Multiplex PCR products and ligation products were all purified using DNA Clean & Concentrator Kits (ZYMO Research). The volume of DNA-binding buffer was 250 μl for multiplex PCR products clean-up, and 482.5 μl for ligation products clean-up; 25 μl Milli-Q water was used as elution buffer for each reaction.

Index PCR product was purified using AMPure XP beads (Beckman Coulter). For each 50 μl reaction mixture, 90 μl of beads was added; 40 μl Milli-Q water was used as elution buffer.

### Library quantitation

All the libraries were quantified using the Qubit dsDNA HS Assay Kit (ThermoFisher Scientific).

### Bioanalyzer

Sizes of PCR products and libraries were measured using Bioanalyzer High Sensitivity DNA Assay (Agilent), and DNA chips were run on the Agilent 2100 Bioanalyzer system.

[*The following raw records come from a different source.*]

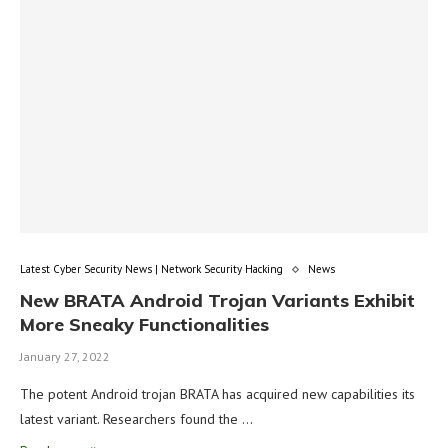
Latest Cyber Security News | Network Security Hacking
News
New BRATA Android Trojan Variants Exhibit
More Sneaky Functionalities
January 27, 2022
The potent Android trojan BRATA has acquired new capabilities its
latest variant. Researchers found the …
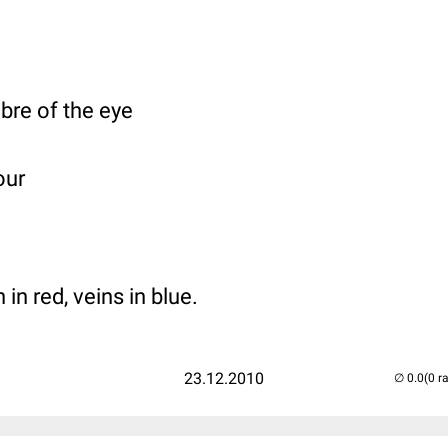
bre of the eye
our
in red, veins in blue.
23.12.2010
(0 r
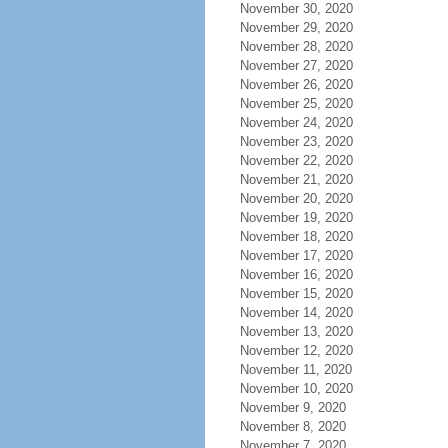
November 30, 2020
November 29, 2020
November 28, 2020
November 27, 2020
November 26, 2020
November 25, 2020
November 24, 2020
November 23, 2020
November 22, 2020
November 21, 2020
November 20, 2020
November 19, 2020
November 18, 2020
November 17, 2020
November 16, 2020
November 15, 2020
November 14, 2020
November 13, 2020
November 12, 2020
November 11, 2020
November 10, 2020
November 9, 2020
November 8, 2020
November 7, 2020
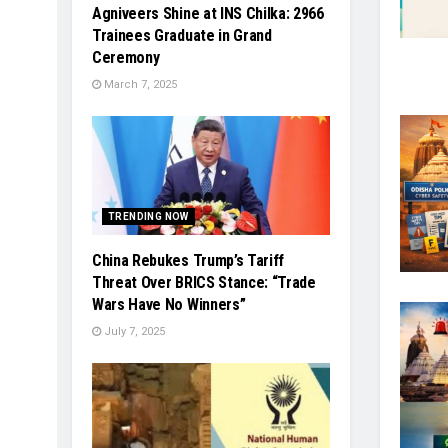
Agniveers Shine at INS Chilka: 2966
Trainees Graduate in Grand
Ceremony
March 7, 2025
TRENDING NOW
China Rebukes Trump’s Tariff
Threat Over BRICS Stance: “Trade
Wars Have No Winners”
July 7, 2025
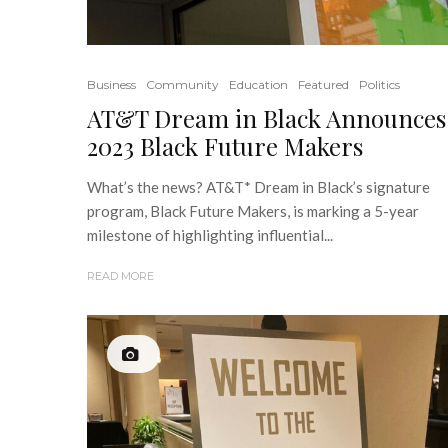
Business
Community
Education
Featured
Politics
AT&T Dream in Black Announces
2023 Black Future Makers
What’s the news? AT&T* Dream in Black’s signature
program, Black Future Makers, is marking a 5-year
milestone of highlighting influential...
READ MORE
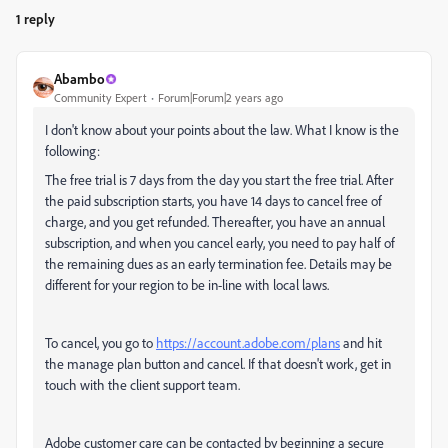
1 reply
Abambo
Community Expert
Forum|Forum|2 years ago
I don't know about your points about the law. What I know is the
following:
The free trial is 7 days from the day you start the free trial. After
the paid subscription starts, you have 14 days to cancel free of
charge, and you get refunded. Thereafter, you have an annual
subscription, and when you cancel early, you need to pay half of
the remaining dues as an early termination fee. Details may be
different for your region to be in-line with local laws.
To cancel, you go to
https://account.adobe.com/plans
and hit
the manage plan button and cancel. If that doesn't work, get in
touch with the client support team.
Adobe customer care can be contacted by beginning a secure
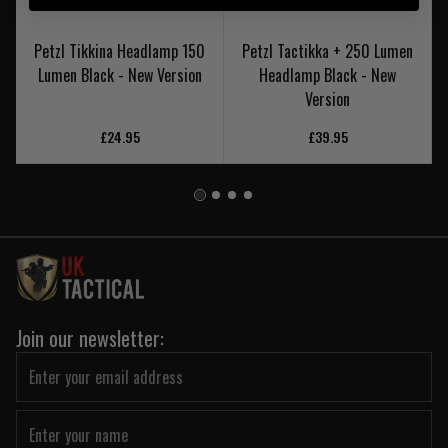
Petzl Tikkina Headlamp 150
Petzl Tactikka + 250 Lumen
Lumen Black - New Version
Headlamp Black - New
Version
£24.95
£39.95
Join our newsletter:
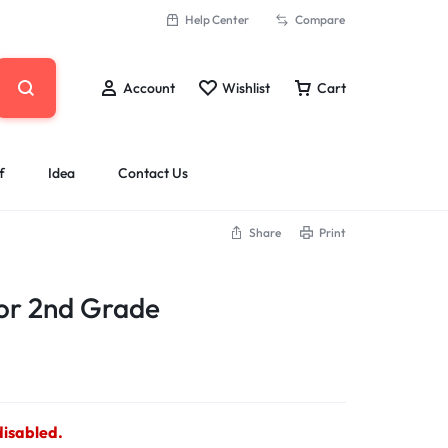
Help Center
Compare
Account
Wishlist
Cart
f
Idea
Contact Us
Share
Print
ior 2nd Grade
disabled.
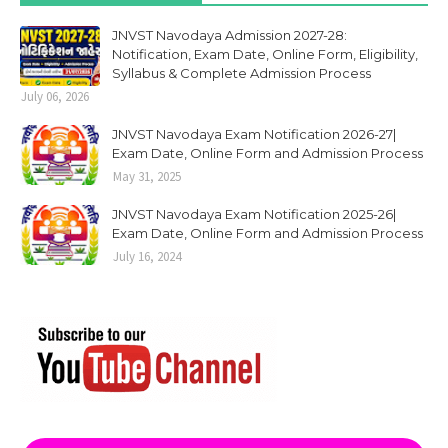
JNVST Navodaya Admission 2027-28:
Notification, Exam Date, Online Form, Eligibility,
Syllabus & Complete Admission Process
July 06, 2026
JNVST Navodaya Exam Notification 2026-27|
Exam Date, Online Form and Admission Process
May 31, 2025
JNVST Navodaya Exam Notification 2025-26|
Exam Date, Online Form and Admission Process
July 16, 2024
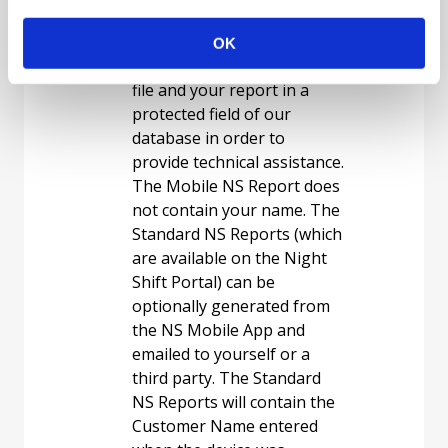
generating reports. Each
time a report is generated,
OK
we save a copy of your data
file and your report in a
protected field of our
database in order to
provide technical assistance.
The Mobile NS Report does
not contain your name. The
Standard NS Reports (which
are available on the Night
Shift Portal) can be
optionally generated from
the NS Mobile App and
emailed to yourself or a
third party. The Standard
NS Reports will contain the
Customer Name entered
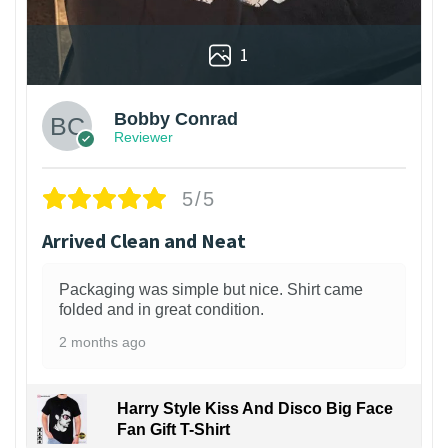
1
Bobby Conrad
Reviewer
5/5
Arrived Clean and Neat
Packaging was simple but nice. Shirt came
folded and in great condition.
2 months ago
Harry Style Kiss And Disco Big Face
Fan Gift T-Shirt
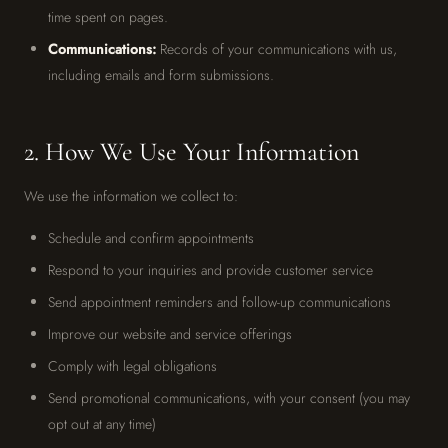
time spent on pages.
Communications:
Records of your communications with us,
including emails and form submissions.
2. How We Use Your Information
We use the information we collect to:
Schedule and confirm appointments
Respond to your inquiries and provide customer service
Send appointment reminders and follow-up communications
Improve our website and service offerings
Comply with legal obligations
Send promotional communications, with your consent (you may
opt out at any time)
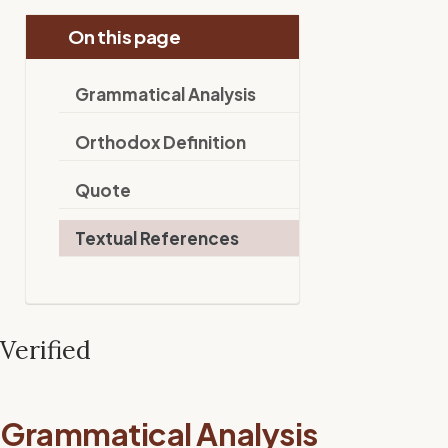
On this page
Grammatical Analysis
Orthodox Definition
Quote
Textual References
Verified
Grammatical Analysis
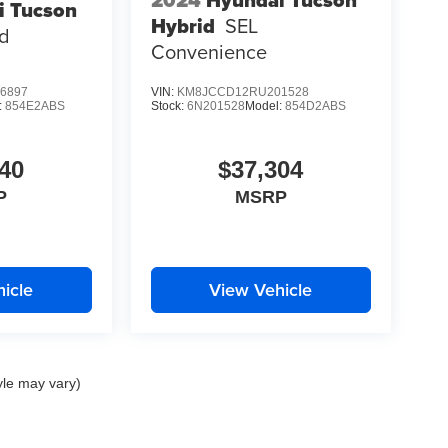
i Tucson
Hybrid
SEL
ed
Convenience
6897
VIN:
KM8JCCD12RU201528
:
854E2ABS
Stock:
6N201528
Model:
854D2ABS
40
$37,304
P
MSRP
icle
View Vehicle
yle may vary)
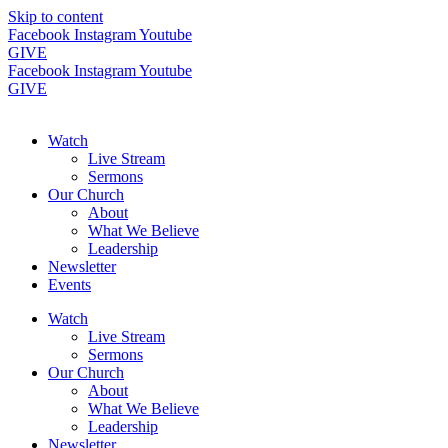
Skip to content
Facebook
Instagram
Youtube
GIVE
Facebook
Instagram
Youtube
GIVE
Watch
Live Stream
Sermons
Our Church
About
What We Believe
Leadership
Newsletter
Events
Watch
Live Stream
Sermons
Our Church
About
What We Believe
Leadership
Newsletter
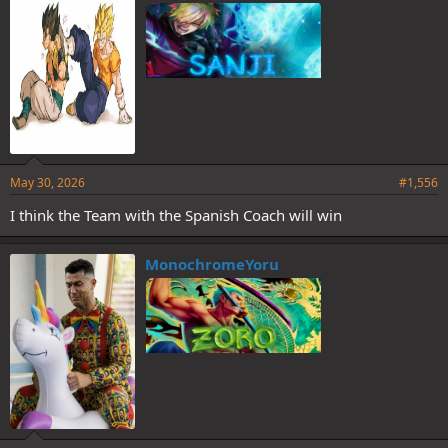
May 30, 2026
#1,556
I think the Team with the Spanish Coach will win
MonochromeYoru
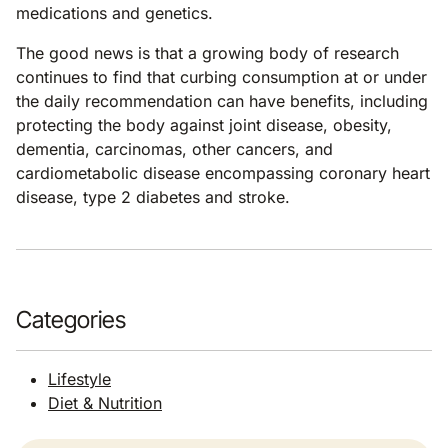
medications and genetics.
The good news is that a growing body of research
continues to find that curbing consumption at or under
the daily recommendation can have benefits, including
protecting the body against joint disease, obesity,
dementia, carcinomas, other cancers, and
cardiometabolic disease encompassing coronary heart
disease, type 2 diabetes and stroke.
Categories
Lifestyle
Diet & Nutrition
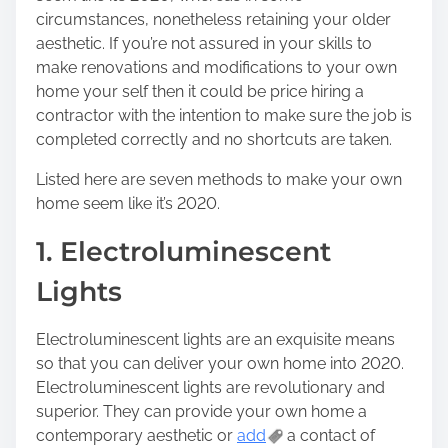
circumstances, nonetheless retaining your older
aesthetic. If you’re not assured in your skills to
make renovations and modifications to your own
home your self then it could be price hiring a
contractor with the intention to make sure the job is
completed correctly and no shortcuts are taken.
Listed here are seven methods to make your own
home seem like it’s 2020.
1. Electroluminescent
Lights
Electroluminescent lights are an exquisite means
so that you can deliver your own home into 2020.
Electroluminescent lights are revolutionary and
superior. They can provide your own home a
contemporary aesthetic or
add
a contact of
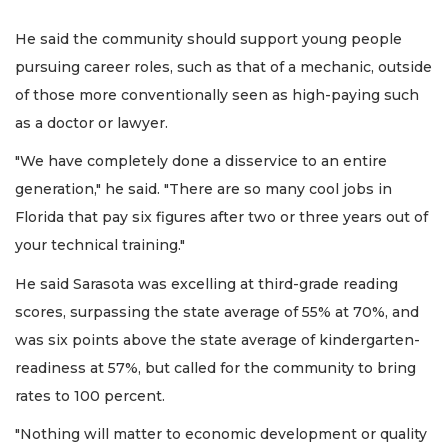
He said the community should support young people
pursuing career roles, such as that of a mechanic, outside
of those more conventionally seen as high-paying such
as a doctor or lawyer.
"We have completely done a disservice to an entire
generation," he said. "There are so many cool jobs in
Florida that pay six figures after two or three years out of
your technical training."
He said Sarasota was excelling at third-grade reading
scores, surpassing the state average of 55% at 70%, and
was six points above the state average of kindergarten-
readiness at 57%, but called for the community to bring
rates to 100 percent.
"Nothing will matter to economic development or quality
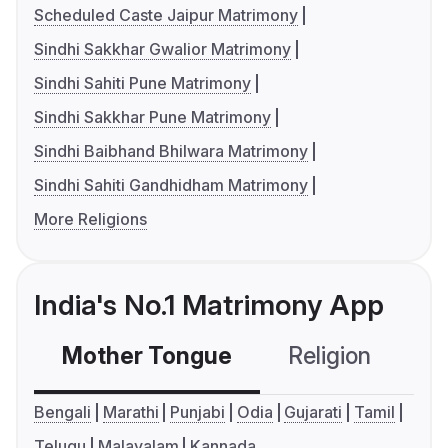
Scheduled Caste Jaipur Matrimony
Sindhi Sakkhar Gwalior Matrimony
Sindhi Sahiti Pune Matrimony
Sindhi Sakkhar Pune Matrimony
Sindhi Baibhand Bhilwara Matrimony
Sindhi Sahiti Gandhidham Matrimony
More Religions
India's No.1 Matrimony App
Mother Tongue
Religion
C
Bengali
Marathi
Punjabi
Odia
Gujarati
Tamil
Telugu
Malayalam
Kannada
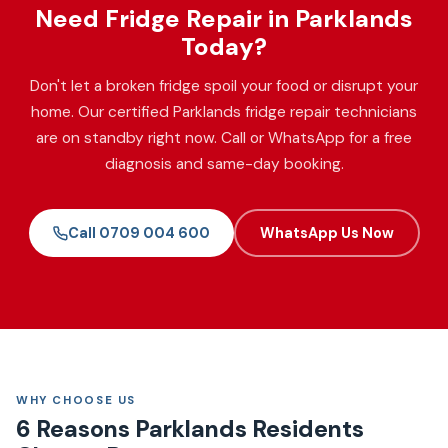
Need Fridge Repair in Parklands
Today?
Don't let a broken fridge spoil your food or disrupt your
home. Our certified Parklands fridge repair technicians
are on standby right now. Call or WhatsApp for a free
diagnosis and same-day booking.
Call 0709 004 600
WhatsApp Us Now
WHY CHOOSE US
6 Reasons Parklands Residents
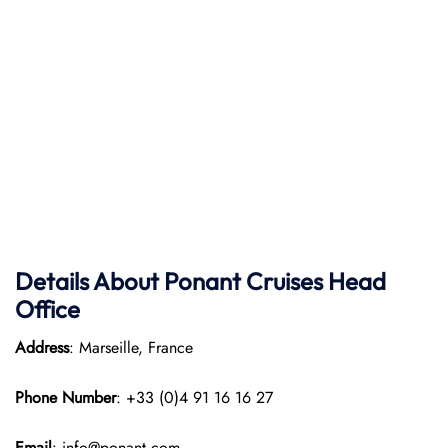
Details About Ponant
Cruises Head
Office
Address
: Marseille, France
Phone Number
: +33 (0)4 91 16 16 27
Email
: info@ponant.com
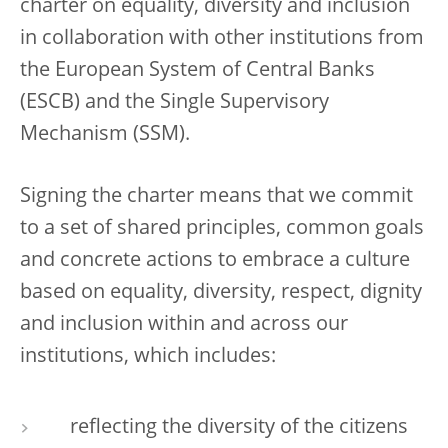
charter on equality, diversity and inclusion
in collaboration with other institutions from
the European System of Central Banks
(ESCB) and the Single Supervisory
Mechanism (SSM).
Signing the charter means that we commit
to a set of shared principles, common goals
and concrete actions to embrace a culture
based on equality, diversity, respect, dignity
and inclusion within and across our
institutions, which includes:
reflecting the diversity of the citizens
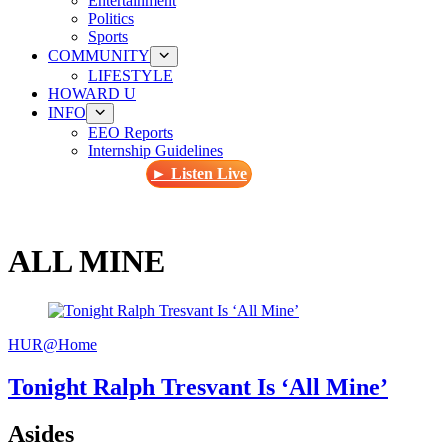
Entertainment
Politics
Sports
COMMUNITY
LIFESTYLE
HOWARD U
INFO
EEO Reports
Internship Guidelines
► Listen Live
ALL MINE
HUR@Home
Tonight Ralph Tresvant Is ‘All Mine’
Asides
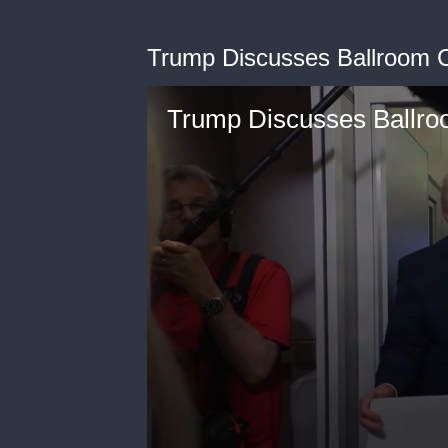
Trump Discusses Ballroom C
Trump Discusses Ballro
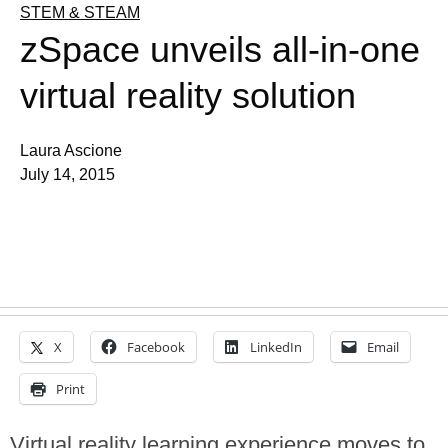
STEM & STEAM
zSpace unveils all-in-one
virtual reality solution
Laura Ascione
July 14, 2015
X
Facebook
LinkedIn
Email
Print
Virtual reality learning experience moves to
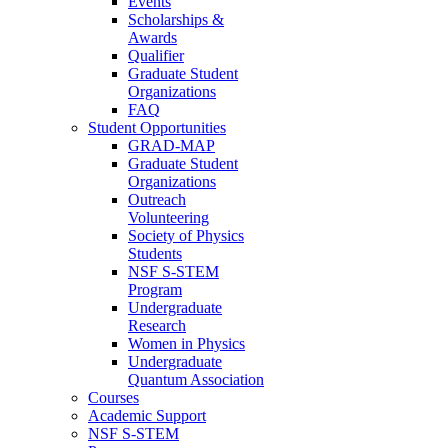
Events
Scholarships &
Awards
Qualifier
Graduate Student
Organizations
FAQ
Student Opportunities
GRAD-MAP
Graduate Student
Organizations
Outreach
Volunteering
Society of Physics
Students
NSF S-STEM
Program
Undergraduate
Research
Women in Physics
Undergraduate
Quantum Association
Courses
Academic Support
NSF S-STEM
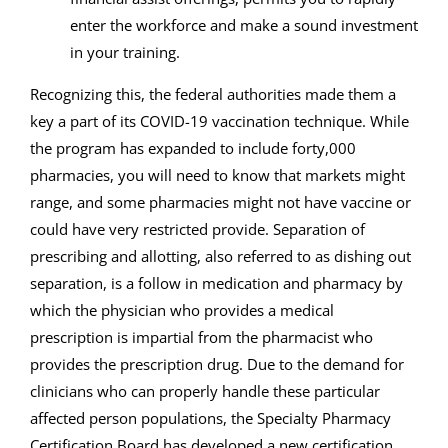
enter the workforce and make a sound investment
in your training.
Recognizing this, the federal authorities made them a
key a part of its COVID-19 vaccination technique. While
the program has expanded to include forty,000
pharmacies, you will need to know that markets might
range, and some pharmacies might not have vaccine or
could have very restricted provide. Separation of
prescribing and allotting, also referred to as dishing out
separation, is a follow in medication and pharmacy by
which the physician who provides a medical
prescription is impartial from the pharmacist who
provides the prescription drug. Due to the demand for
clinicians who can properly handle these particular
affected person populations, the Specialty Pharmacy
Certification Board has developed a new certification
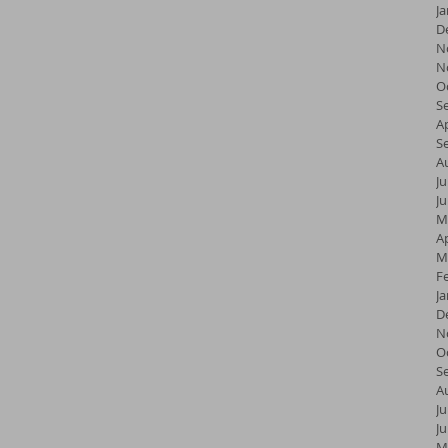
J
D
N
N
O
S
Ap
S
A
Ju
J
M
Ap
M
F
J
D
N
O
S
A
Ju
J
M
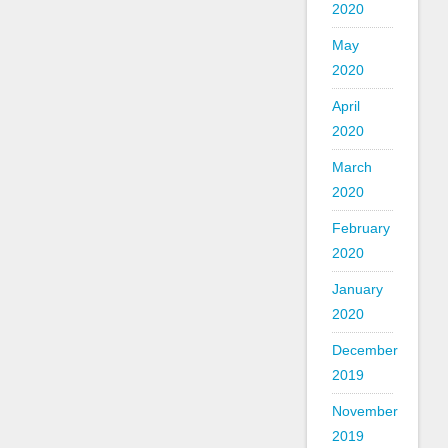
2020
May
2020
April
2020
March
2020
February
2020
January
2020
December
2019
November
2019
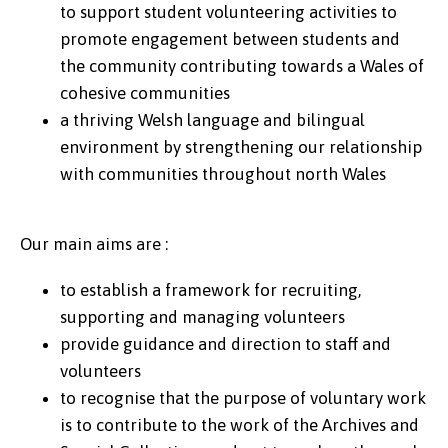
to support student volunteering activities to
promote engagement between students and
the community contributing towards a Wales of
cohesive communities
a thriving Welsh language and bilingual
environment by strengthening our relationship
with communities throughout north Wales
Our main aims are :
to establish a framework for recruiting,
supporting and managing volunteers
provide guidance and direction to staff and
volunteers
to recognise that the purpose of voluntary work
is to contribute to the work of the Archives and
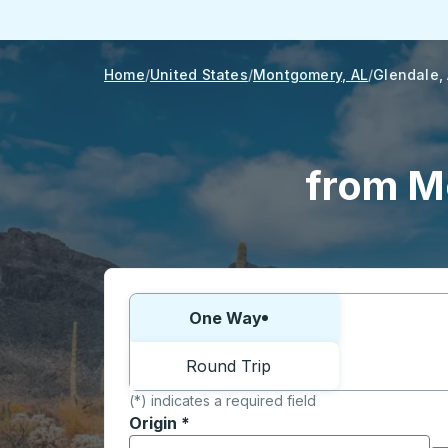
Home
United States
Montgomery, AL
Glendale,
from M
Choose one way or round trip:
One Way
Round Trip
(*) indicates a required field
Origin
*
Start typing the origin city to open locati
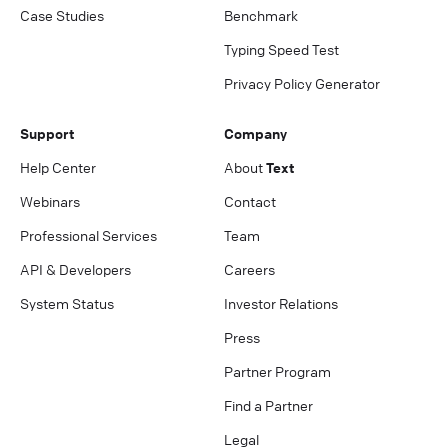
Case Studies
Benchmark
Typing Speed Test
Privacy Policy Generator
Support
Company
Help Center
About
Text
Webinars
Contact
Professional Services
Team
API & Developers
Careers
System Status
Investor Relations
Press
Partner Program
Find a Partner
Legal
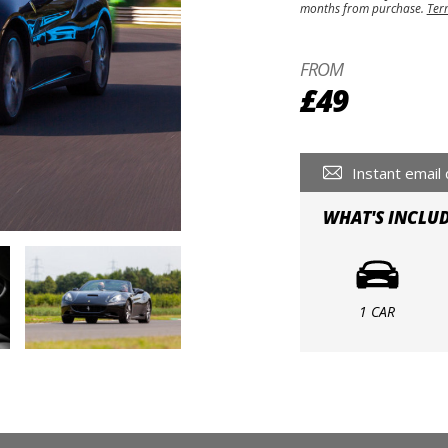
months from purchase.
Ter
FROM
£49
Instant email 
WHAT'S INCLU
1 CAR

### Next-generation sequencing

All the libraries were loaded on a Miseq Reagent V2 for obtaining pair-end reads and were sequenced on a Miseq (Illumina).

### Sanger sequencing

PCR products were purified and prepared using a BigDye Terminator v1.1 Cycle Sequencing Kit (Thermo Fisher Scientific) and were sequenced on a Thermo Fisher Scientific 3500 Series Genetic Analyzer. Detailed experiment protocol for Sanger Sequencing can be found in Supplementary Section S8.

### Reporting summary

Further information on research design is available in the Nature Research Reporting Summary linked to this article.